THOMASVILLE, GA. — While the profitability of Flowers Foods, Inc. was under pressure in the second half of 2014, margins toward the high end of the company’s long-term objectives are highly achievable in the foreseeable future, even without an improvement in the competitive environment, said R. Steve Kinsey, executive vice-president and chief financial officer.
In an April 14 presentation at The New York Stock Exchange, Mr. Kinsey intimated that EBITDA margins above 13%, the high end of the company’s current target, were within the realm of possibility.
Flowers has long-term EBITDA margin objective of 11% to 13%, and margins were 11.4% in 2014. Still, margins were under pressure in the last half of the year, slumping to 10.6% in the fourth quarter, said Flowers executives.
Many factors pressuring margins will be disappearing in 2015 and beyond, especially in the second half, Mr. Kinsey said. By way of explanation, he offered a look back at the deteriorating profitability in 2014.
“Last year, we had a strong first quarter and began to feel pressure in the third quarter,” he said. “That pressure continued into the back half of the year. Some of that was because of increased promotional activity. Some was because we chose to exit certain private label business, and we also closed the company’s Leo’s tortilla plant and exited certain food service tortilla business.
“In 2015, we will begin to lap some of that in the second quarter, and then we’ll also lap some of the exited business in the back half.”
On the positive side, Mr. Kinsey cited certain “wins” in food service both with new customers and existing customers.
“You’ll start to see those contribute beginning in the second quarter,” he said. “That will continue in the back half as well. You’ll see improving comps as the year progresses. Looking at margins for the year and our earnings guidance, we’ll continue to focus on overall profitability. We’ve gotten things right in the tortilla business. We’ve seen those margins continue to come back. Brad (Alexander, executive vice-president and chief operating officer) and Allen (Shiver, president and chief executive officer) spoke about continued improvement at Lepage. That’s a longer term opportunity, but we are encouraged by the trends there and what’s been happening. In 2015 obviously we also will see some input cost tailwinds.”

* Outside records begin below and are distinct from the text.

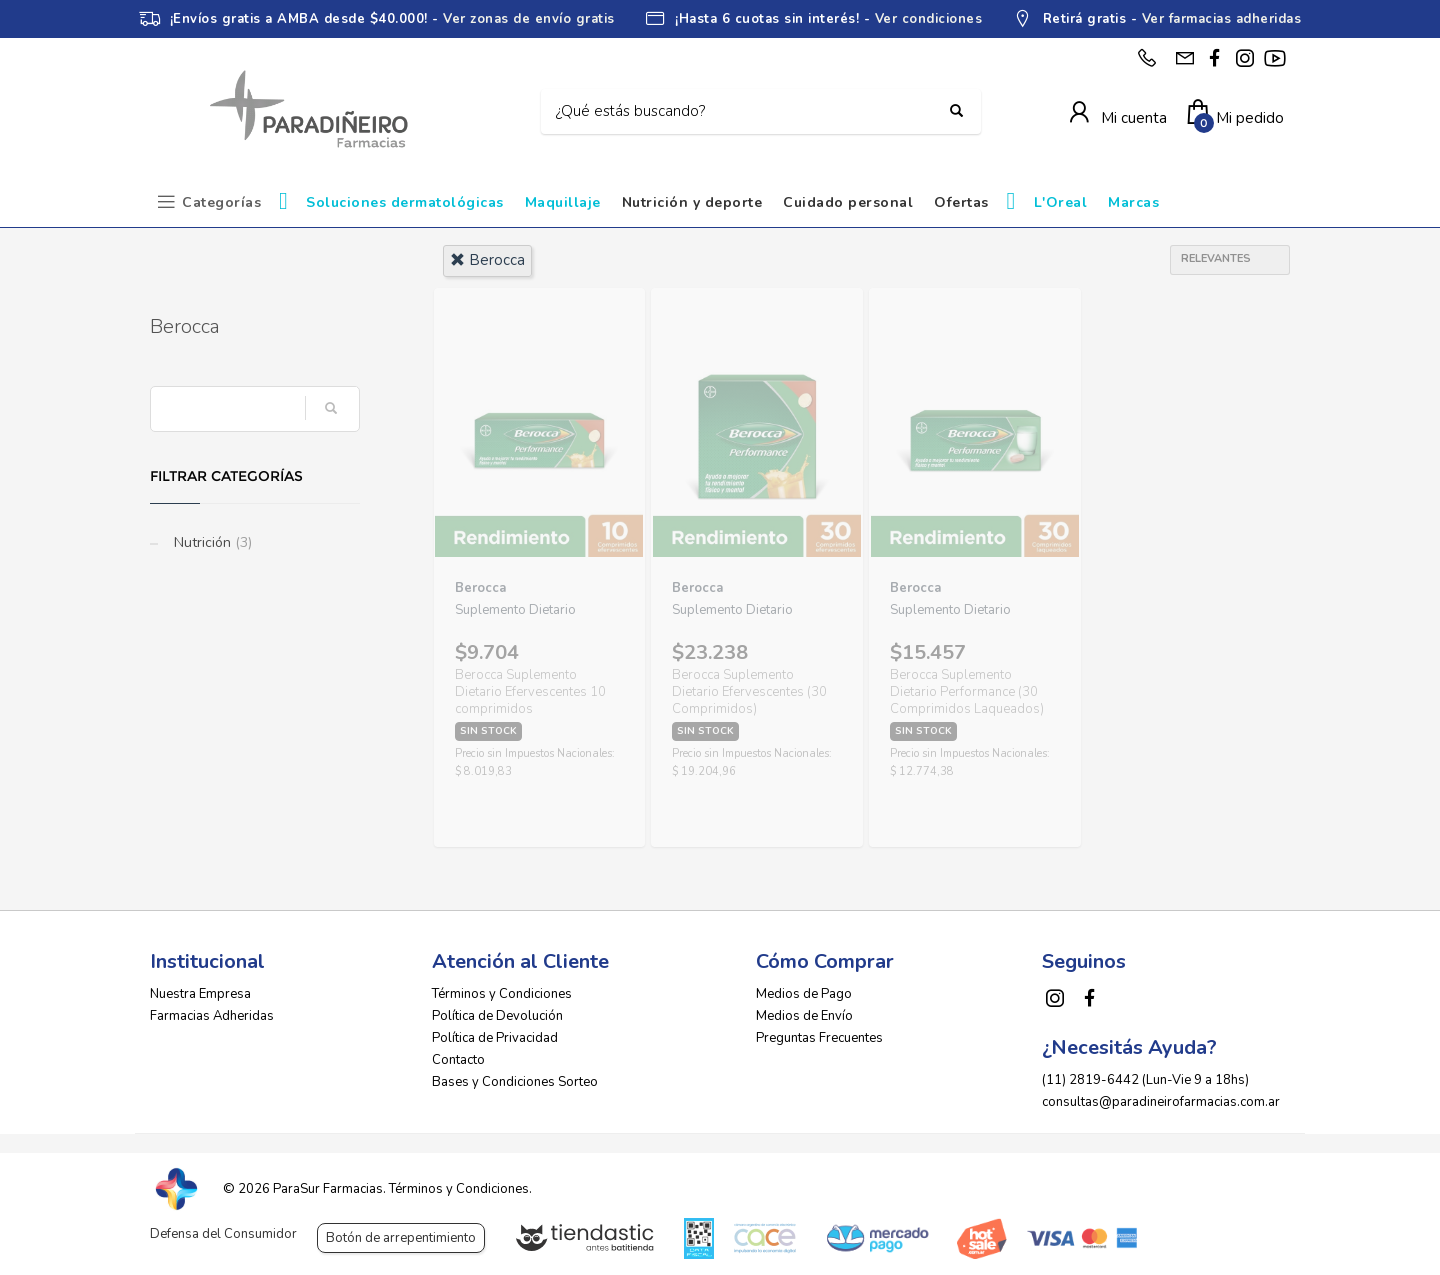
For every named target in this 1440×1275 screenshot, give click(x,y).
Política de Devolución (497, 1016)
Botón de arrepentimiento (401, 1238)
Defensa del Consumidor (223, 1234)
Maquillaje (563, 202)
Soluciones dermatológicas (405, 202)
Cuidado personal (848, 202)
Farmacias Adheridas (212, 1016)
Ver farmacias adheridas (1222, 19)
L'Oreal (1061, 202)
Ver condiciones (929, 19)
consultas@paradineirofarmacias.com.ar (1161, 1102)
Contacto (458, 1060)
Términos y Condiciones (502, 994)
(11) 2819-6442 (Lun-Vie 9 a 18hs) (1145, 1080)
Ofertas (961, 202)
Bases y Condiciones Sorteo (515, 1082)
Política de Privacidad (495, 1038)
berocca (487, 260)
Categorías (221, 202)
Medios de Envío (804, 1016)
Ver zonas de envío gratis (529, 19)
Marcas (1133, 202)
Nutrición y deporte (692, 202)
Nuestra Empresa (200, 994)
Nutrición (211, 542)
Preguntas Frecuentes (819, 1038)
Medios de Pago (804, 994)
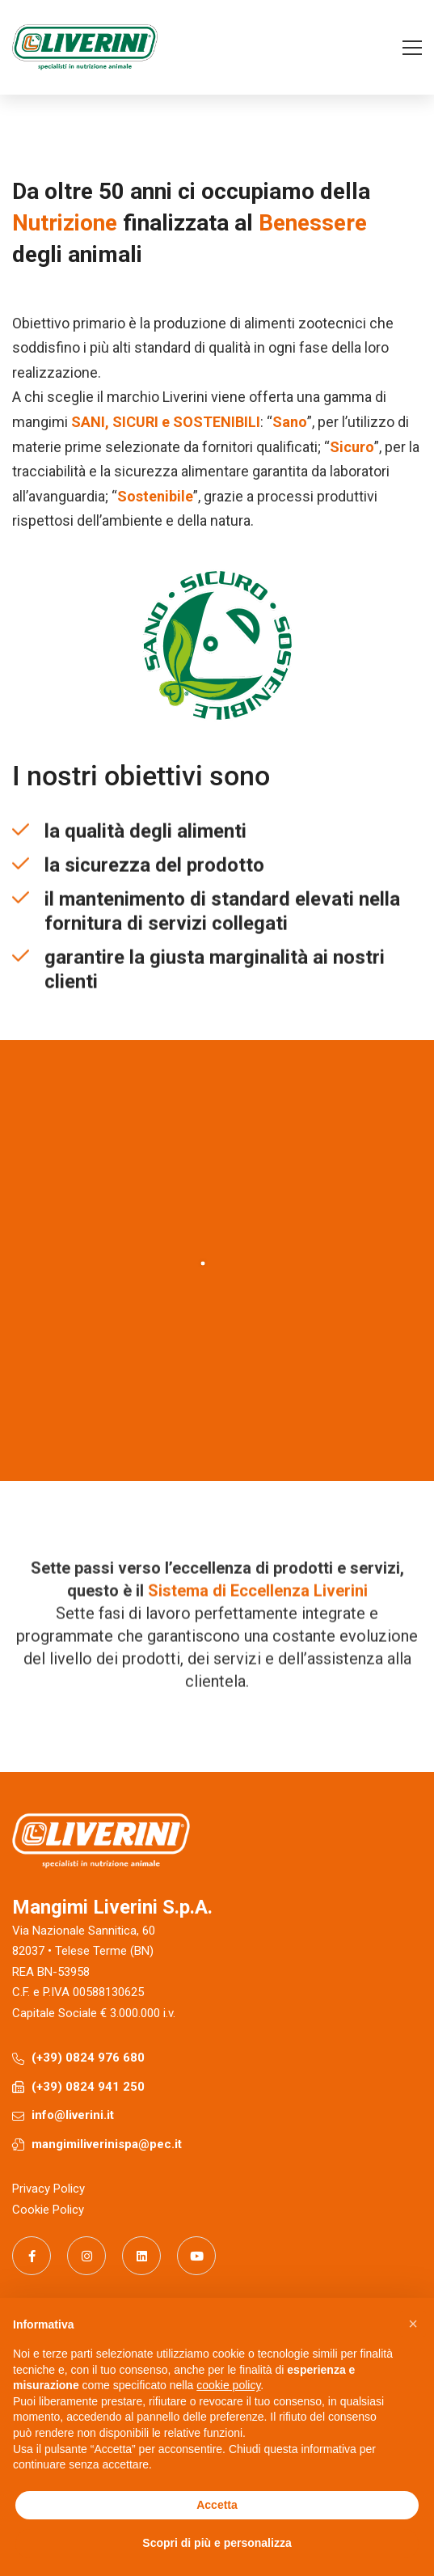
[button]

Translating these improvements more directly into the company’s EBITDA margin objectives, Mr. Kinsey offered a slide showing about 240 basis points in margin opportunities, the number needed to bring margins back to the high side of the company’s long-term objectives. He noted the improvements are “exclusive of any sales growth or leveraging of the top line.”
“When you look at the Lepage turnaround and Leo’s, there is a 40-basis point opportunity, and we are starting to see that hit,” he said. “For 2015, we think we will be able to capture a good part of that.”
Another source of improved margins will be the reduced carrying cost of Hostess physical baking assets acquired in 2013. With the disposition or reopening of a number of these plants and depots, Mr. Kinsey estimated the carrying costs will decline to $14 million or $15 million in 2015, down from $20 million in 2014.
“We’re definitely very confident about capturing that margin improvement in 2015,” he said.
Perhaps Mr. Kinsey’s longest explanation for sources of improved margins related to a forecast of a reduction in stales. The 100 basis points of improvement he projected (without a precise timeline) represents half of what Mr. Kinsey said will be achieved over time.
“Over the longer term, we continue to focus on reducing our stales,” he said. “And we continue to focus on improving manufacturing and distribution efficiencies. For those who are new to the business: When we talk about stales, in our D.S.D. business, that’s product that doesn’t sell at retail. Most of our sales at D.S.D. are consignment, so anything that doesn’t sell is picked up. We use the term ‘stale’ in the industry.
“Over the last couple of years we have seen our stale rate pick up about 200 basis points. A lot of that was driven by the market dynamics. Hostess closed their doors and went into liquidation. We expanded to cover the market. We’re working on product mix. We’re seeing product mix drive improvement there as well. Then again Keith discussed expansion markets. We became more aggressive in expansion markets with the exit of Hostess, and we’re working on distribution efficiencies (to counter) some of the stale increase. It’s a longer term opportunity, but one we definitely think we can capture. We’ve done some things internally working on enhancing our ordering system. We’re starting to see some benefit there. The next 2-3 years you can expect to see the stale rate come in line with where it has been historically.”
What is the long-term upside for margins at Flowers if the initiatives Mr. Kinsey described are successful and if the company achieves its top-line growth objectives? He declined to offer specifics but suggested the potential was considerable.
“Long term, if we are able to lever the top line in addition to these cost opportunities, there is really great opportunity to expand EBITDA,” he said. “Right now we’re not willing to go above the 13% target, but I would say if the category stabilizes, I think there is there is opportunity to see good growth from an EBITDA perspective.”
R. Steve Kinsey offered a roadmap of the company’s path toward the high end of its margin objectives. In the fourth quarter of 2014, Flowers EBITDA margin was 10.6%.